I agreed with some reviewers that this book is mainly a collect of a lot of points raised over the years. For instance, for the Gauge R&R variance component ysis, there is no indication of below what percentage of the gauge variance to total variance is considered adequate or good. This maybe reflect the messiness or uselessness of the field as a whole.
Amazing quality statistics textbook, but I ended up using it primarily for the chapter issues (required by my course) and didn't do much actual reading of the textbook and was still successful in learning the material... likely due to the format of the class/ how my instructor presented the material.Equations and concepts were simple to search (straightforward formatting of the content) and I have no doubt that I could have learned solely from the book had I chosen to do so. Can definitely see myself referring back to this book for statistics/ quality "refreshers" in the future!

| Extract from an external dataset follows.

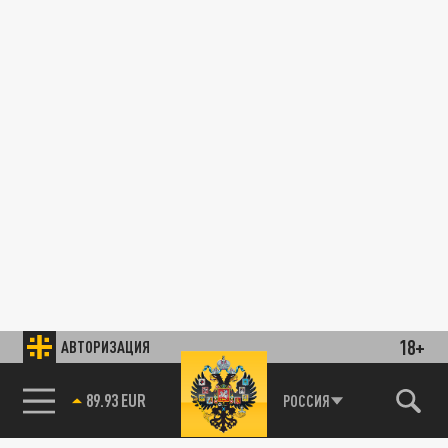
18+
АВТОРИЗАЦИЯ
89.93 EUR
РОССИЯ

Very massive on the math! Since I have an engineering background, it's fine. If you wish to learn the concepts look elsewhere. In my case it was a textbook for a graduate level course and the professor supplied the extra info needed. If you're educating yourself choose another book.
Fundamentals of Quality Control and ImprovementI rented this book because my class needed me for quality control. It was not the most interesting read and unless you are going into a quality control position or aspire to search yourself in this industry I would recommend renting the book instead of purchasing it.
This is my favorite book in my little library on physics. I have read about nuclear physics in other books, but this takes the prize. Instead of flooding the student with an immense load, the focus on radiation provides a car that the student can ride with pleasure. Some surprising pieces of knowledge were read in Nuc. Rad. Interactions by Yip. The Coulomb force in a nucleus can attract at close range within some constraints from page 94. Thank you Sidney Yip for a book that will enlighten those diligent seekers of experimentally derived models.
This is a culmination of decades of lectures organized into a thoughtful, cohesive text. A must have reference for all students and practitioners of nuclear science and engineering.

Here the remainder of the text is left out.